Akshitha Sriraman awarded David J. Kuck Dissertation Prize for work on hyperscale web services

Her dissertation explores how to bridge computer architecture and software systems to tackle new challenges posed by massive web services.
Akshitha Sriraman
Akshitha Sriraman

CSE alum Akshitha Sriraman has been selected as the 2021 recipient of the David J. Kuck Dissertation Prize. Established by alum David J. Kuck, the annual award recognizes the most impactful PhD dissertation submitted by a student in the University of Michigan’s program in Computer Science and Engineering.

Sriraman graduated from U-M in 2021. Her dissertation, “Enabling Hyperscale Web Services,” explores how to bridge computer architecture and software systems to tackle new challenges posed by massive web services. 

Modern web services like social media, online messaging, web search, video streaming, and online banking need to support billions of users, requiring data centers that scale to hundreds of thousands of servers. Services and data centers of this size are often called hyperscale. This trend shows no sign of slowing, as more futuristic applications expand in use, such as virtual reality, self-driving cars, conversational AI, and the Internet of Things.

In her dissertation, Sriraman presented technologies to enable these burgeoning web services to “meet the world’s expectations.” She tackled two key challenges facing hyperscale web services – the rapid, sudden growth of data and user base, and the decline in hardware performance scaling.

“To enable this new hyperscale era, hardware architects must become more aware of hyperscale software needs and software researchers can no longer expect unlimited hardware performance scaling,” she wrote.

Sriraman argued that systems researchers will need to abandon the traditional approach of building each layer of the systems stack separately. Instead, “they must rethink the synergy between the software and hardware worlds from the ground up.”

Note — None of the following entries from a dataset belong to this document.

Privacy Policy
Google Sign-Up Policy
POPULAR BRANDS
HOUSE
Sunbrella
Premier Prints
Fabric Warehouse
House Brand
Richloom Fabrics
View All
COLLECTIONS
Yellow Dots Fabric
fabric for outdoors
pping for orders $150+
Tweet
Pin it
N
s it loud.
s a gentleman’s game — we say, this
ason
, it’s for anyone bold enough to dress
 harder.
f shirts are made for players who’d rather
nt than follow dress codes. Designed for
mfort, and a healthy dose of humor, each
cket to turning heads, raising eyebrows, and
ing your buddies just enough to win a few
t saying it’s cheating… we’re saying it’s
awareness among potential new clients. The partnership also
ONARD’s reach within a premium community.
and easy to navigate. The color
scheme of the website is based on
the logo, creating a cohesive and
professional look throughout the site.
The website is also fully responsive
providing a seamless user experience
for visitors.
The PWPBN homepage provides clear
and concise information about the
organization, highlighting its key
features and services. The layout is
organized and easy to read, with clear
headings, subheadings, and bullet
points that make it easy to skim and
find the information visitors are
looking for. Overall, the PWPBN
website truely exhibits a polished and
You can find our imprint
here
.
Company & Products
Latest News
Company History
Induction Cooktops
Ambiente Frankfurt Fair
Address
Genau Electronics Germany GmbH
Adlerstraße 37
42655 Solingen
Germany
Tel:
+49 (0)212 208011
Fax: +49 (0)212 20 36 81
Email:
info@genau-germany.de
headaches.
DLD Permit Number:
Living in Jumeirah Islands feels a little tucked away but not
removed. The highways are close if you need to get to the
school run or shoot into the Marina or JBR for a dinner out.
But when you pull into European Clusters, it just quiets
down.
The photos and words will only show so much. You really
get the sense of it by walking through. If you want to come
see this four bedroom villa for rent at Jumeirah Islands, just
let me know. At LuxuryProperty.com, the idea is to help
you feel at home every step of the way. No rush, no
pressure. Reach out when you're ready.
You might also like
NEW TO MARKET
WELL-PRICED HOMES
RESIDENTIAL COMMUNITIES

According to her dissertation, this synergy will involve software that is aware of new hardware constraints and hardware that is architected to efficiently support new hyperscale software requirements. The dissertation presents a number of mechanisms to address both prongs of this solution, and uses them to offer new insights into these problems. Her contributions include:

  • Presentation of the first open-source benchmark suite of end-to-end modern web services that facilitates future academic and industry research
  • Identification of new insights in the age-old research area of software threading models that led to redesigning threading models for hyperscale web services
  • Characterization of shortcomings in commodity hardware running hyperscale web services that influenced the design of commercial CPU architectures
  • Demonstration of how existing commodity hardware can be used more efficiently to enable hyperscale web services that resulted in real-world data centers prioritizing this approach’s adoption over the modern-day trend of customizing hardware
  • Demonstration of how existing hardware mechanisms can intelligently be used to overcome new web service software overheads
  • Presentation of a systematic understanding of hardware customization opportunities at hyperscale that enabled industry-academia joint benchmarking efforts, influenced commercial hardware design, and improved software development
  • Presentation of a rigorous, analytical alternative to ad hoc hardware customization approaches that enabled real-world hyperscale data centers to make well-informed hardware investments

Sriraman will begin as an Assistant Professor at Carnegie Mellon University in the Electrical and Computer Engineering Department in January, 2022. There, she continues her work on designing software that is aware of new hardware constraints/possibilities and architecting hardware that efficiently supports hyperscale software requirements.